**Task details**
For this listing, the lines between the one holding "Esteban Ocon" and the one holding "Prijava / Registracija", inclusive, must be set down exactly.
◇ ◇ ◇
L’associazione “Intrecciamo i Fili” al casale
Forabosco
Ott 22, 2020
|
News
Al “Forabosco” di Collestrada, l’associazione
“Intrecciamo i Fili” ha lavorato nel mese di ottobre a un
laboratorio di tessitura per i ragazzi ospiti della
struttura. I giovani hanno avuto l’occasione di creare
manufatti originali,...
◇ ◇ ◇
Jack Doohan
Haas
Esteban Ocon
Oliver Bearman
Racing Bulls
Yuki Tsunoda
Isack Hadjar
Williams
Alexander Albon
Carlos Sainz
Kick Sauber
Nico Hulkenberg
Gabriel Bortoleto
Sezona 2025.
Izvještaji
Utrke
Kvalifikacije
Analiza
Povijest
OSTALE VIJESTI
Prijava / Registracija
◇ ◇ ◇
**Task answer**
Esteban Ocon
Oliver Bearman
Racing Bulls
Yuki Tsunoda
Isack Hadjar
Williams
Alexander Albon
Carlos Sainz
Kick Sauber
Nico Hulkenberg
Gabriel Bortoleto
Sezona 2025.
Izvještaji
Utrke
Kvalifikacije
Analiza
Povijest
OSTALE VIJESTI
Prijava / Registracija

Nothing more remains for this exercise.